PROBLEM TO WORK ON >>
Of the entries below, restate word for word only the section that runs from the line with "DrawLinePath (78, 317)" to the line with "DrawCurve (256, 295)", counting both ends.

(RECORDS TO PROCESS)

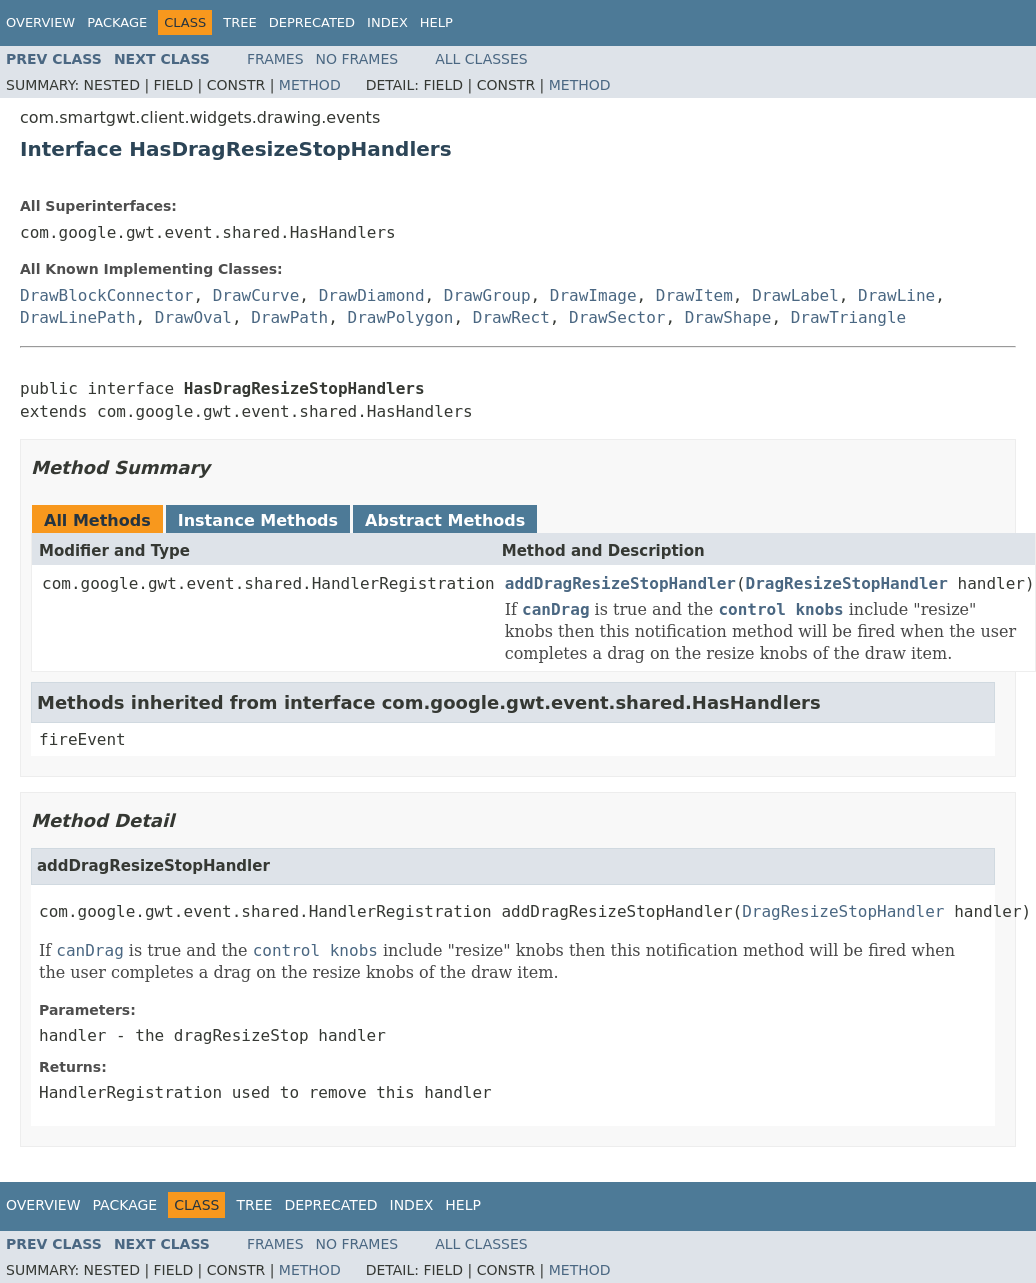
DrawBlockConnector (106, 295)
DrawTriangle (849, 317)
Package (117, 22)
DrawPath (289, 317)
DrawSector (617, 317)
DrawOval (193, 317)
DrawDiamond (372, 295)
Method (310, 85)
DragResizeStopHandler (847, 583)
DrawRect (511, 317)
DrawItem (694, 295)
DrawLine (896, 295)
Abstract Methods (445, 520)
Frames (275, 59)
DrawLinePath (78, 317)
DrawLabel (795, 295)
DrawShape (728, 317)
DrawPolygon (401, 317)
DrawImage (593, 295)
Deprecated (312, 22)
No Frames (357, 59)
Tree (239, 22)
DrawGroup (487, 295)
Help (436, 22)
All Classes (481, 59)
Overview (40, 22)
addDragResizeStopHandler (620, 583)
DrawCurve (256, 295)
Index (387, 22)
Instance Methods (258, 520)
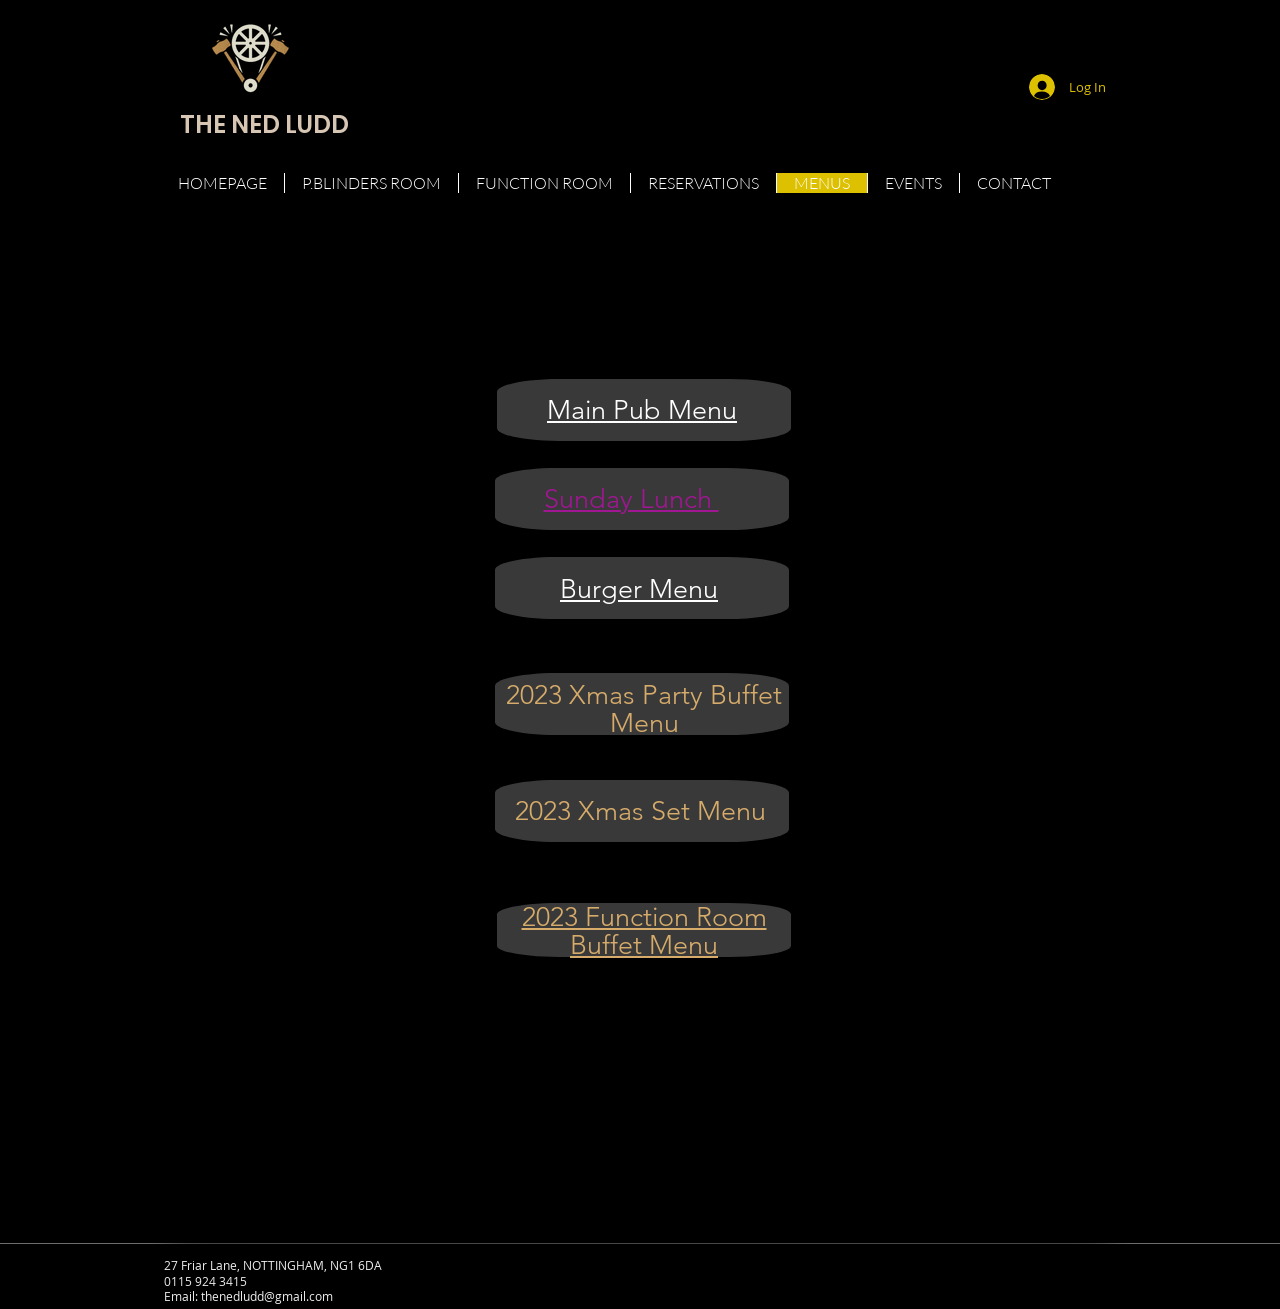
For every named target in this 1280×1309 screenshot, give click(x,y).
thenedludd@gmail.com (267, 1296)
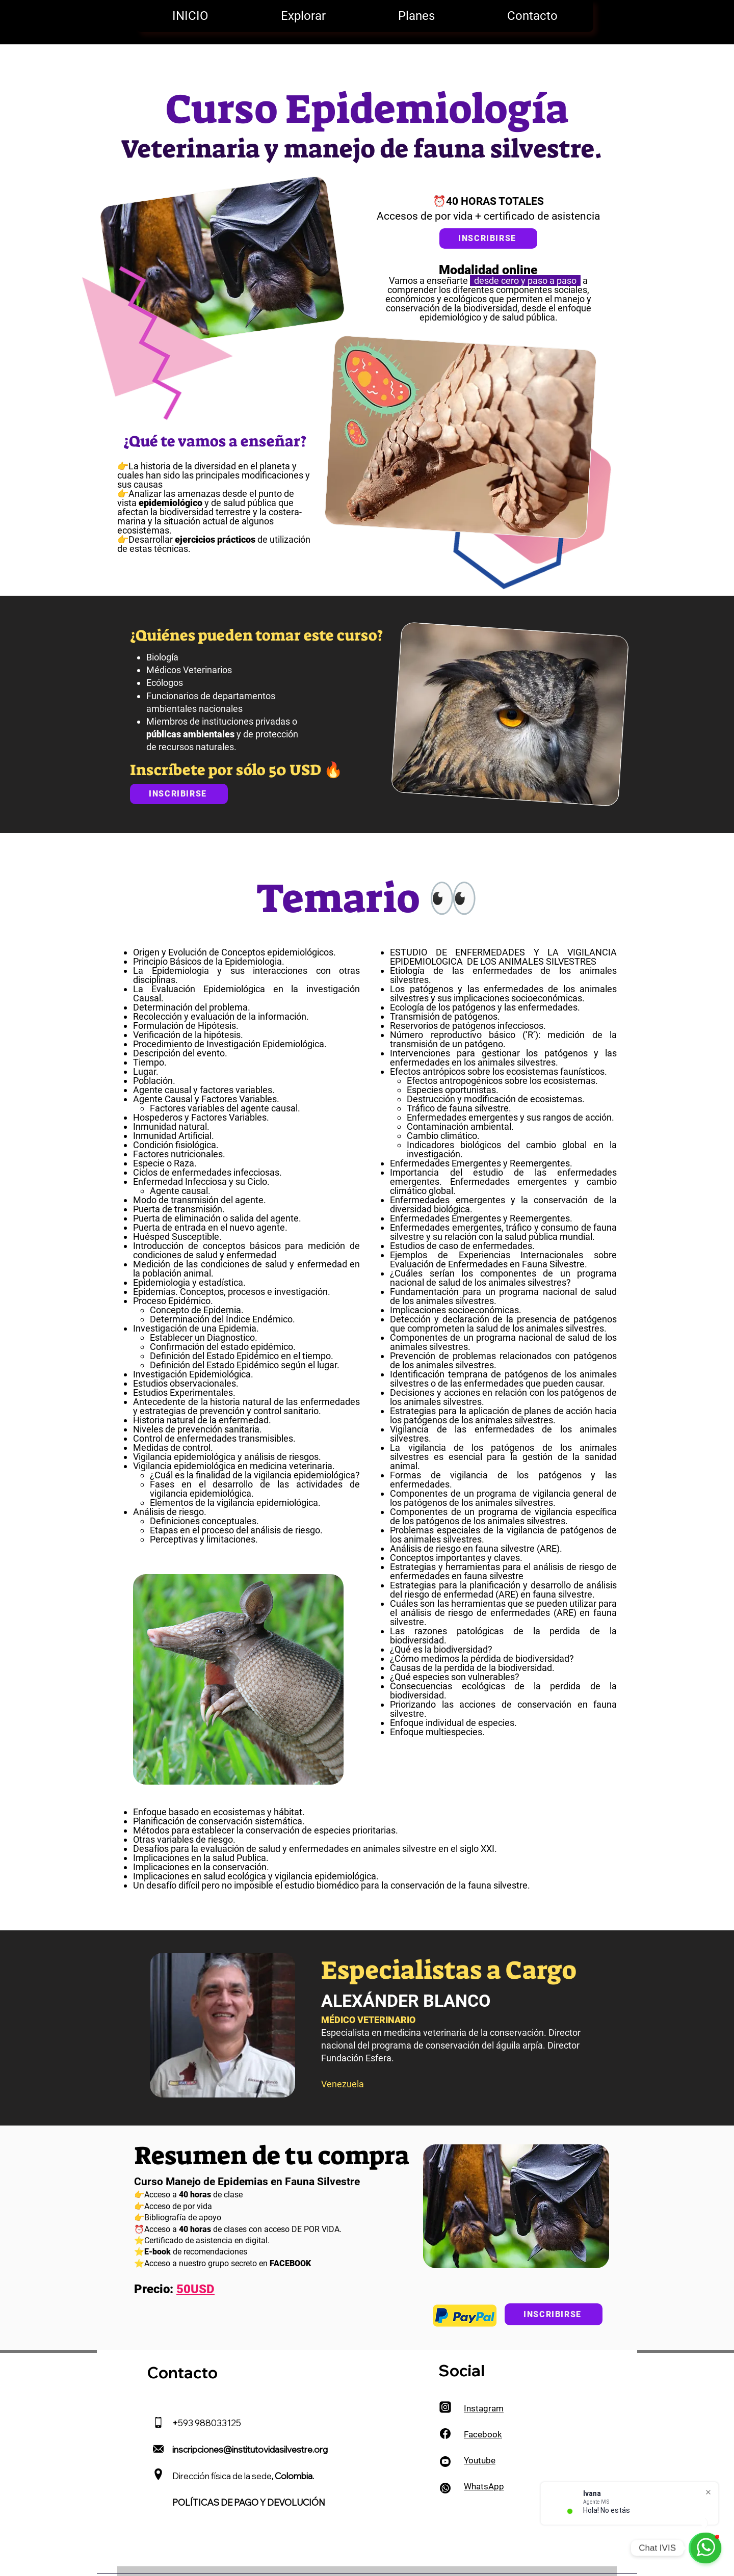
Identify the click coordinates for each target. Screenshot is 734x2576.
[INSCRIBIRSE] (179, 794)
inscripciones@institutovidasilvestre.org (250, 2449)
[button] (302, 16)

(End RECORDS TO PROCESS)

RESPONSE AREA >>
DrawLinePath (78, 317)
DrawLabel (795, 295)
DrawShape (728, 317)
DrawPolygon (401, 317)
DrawImage (593, 295)
Deprecated (312, 22)
No Frames (357, 59)
Tree (239, 22)
DrawGroup (487, 295)
Help (436, 22)
All Classes (481, 59)
Overview (40, 22)
addDragResizeStopHandler (620, 583)
DrawCurve (256, 295)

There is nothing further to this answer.